Doğrulup esnediğimde gözlerimi ovuşturarak ayağa kalktım. Mutfaktan gelen sesleri işittiğimde önce elimi yüzümü yıkadım ve Ateş'in yanına gittim. Onu kahvaltı hazırlarken gördüğümde ise dudaklarım yukarı kıvrıldı. "Günaydın."

Yeni uyandığım için sesim boğuk çıkarken benim gibi gülümseyerek gözlerimizi buluşturdu. "Günaydın Derin hanım, bir an hiç uyanmayacaksınız sandım."

Sandalyelerden birini çekip her zaman oturduğum yere oturduğumda tekrar esnedim. Bana ne olmuştu bilmiyorum. Uzun zamandır böyle uyumuyordum. Sanki üstümde koca bir ağırlık vardı ve beni yorgun düşürmüştü. Ateş yaptığı sucuklu yumurtayı masaya koyduğunda o da çaprazımdaki sandalyeye oturdu. Birlikte kahvaltı yapmaya başladığımızda merak ettiğim soruyu sordum. "Nereye gideceğiz?"

Ateş çayından birkaç yudum içip omuz silkti. Bu beni tatmin etmeyince cevap vermesi için ona bakmayı sürdürdüm. Ağzına bir parça ekmek aldığı sırada bakışlarımı fark etti ve kısa bir süre benimle göz teması kurdu. "Her yıl bugün," diye mırıldandı. "Özellikle bugün gittiğim bir yer var. Bu kez senin de yanımda olmanı istiyorum."

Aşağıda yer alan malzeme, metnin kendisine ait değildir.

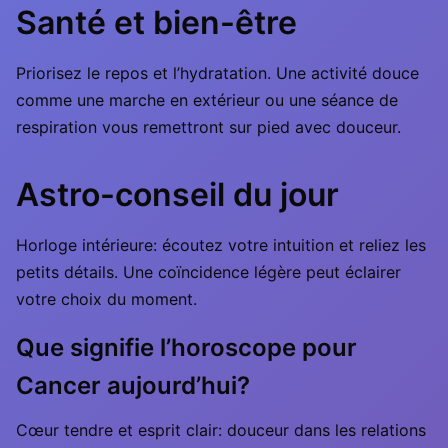
Santé et bien-être
Priorisez le repos et l’hydratation. Une activité douce
comme une marche en extérieur ou une séance de
respiration vous remettront sur pied avec douceur.
Astro-conseil du jour
Horloge intérieure: écoutez votre intuition et reliez les
petits détails. Une coïncidence légère peut éclairer
votre choix du moment.
Que signifie l’horoscope pour
Cancer aujourd’hui?
Cœur tendre et esprit clair: douceur dans les relations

Sarf ettiği sözler karşısında kaşlarım çatılırken o benim aksime yemek yemeye devam etti. Bugünün önemi neydi? Gözlerim yüzünde gezindi. Güzel yüzündeki hüzünü görebiliyordum. Bana belli etmemeye çalışsada üzgün olduğunu hissedebiliyordum. Neydi onu üzen şey? Önceki yıllarda bugün ne yaşamıştı da bu tarih aklında kalıcılık kazanmıştı?

Yeni bir soru sormak için aralanan dudaklarım onun bu hâlini gördükten sonra bir şey söylemeden geri kapandı. Gittiğimiz zaman bana anlatabileceğini düşünerek şimdilik susmaya karar verdim ve başımı önüme eğdim. Bugünkü kahvaltımız rahatsız edici bir sessizlikle sonlandığında sık sık gözlerim ona kaymış, düşük morali beni de üzgün hissettirmişti. Yine de ona saygı duymuş ve şu anda üstüne gitmek istememiştim.

Kahvaltıdan sonra odaya geri döndüğümde üstüme bir sweatshirt ile gri bir eşofman giydim. Saçlarımı da çok sıkı olmayan bir at kuyruğu yaptığımda telefonumu almaya gerek görmeyerek olduğu yerde masanın üstünde bıraktım. Montlarımızı alarak evden çıktığımızda rüzgarı tenimde hissederek birkaç saniyeliğine gözlerimi yumdum ve uzanıp Ateş'in elini tuttum. Bu hareketimin onun hoşuna gittiğini dudaklarının hafif kıvrılışından anlarken küçük adımlarla yürümeye başladık.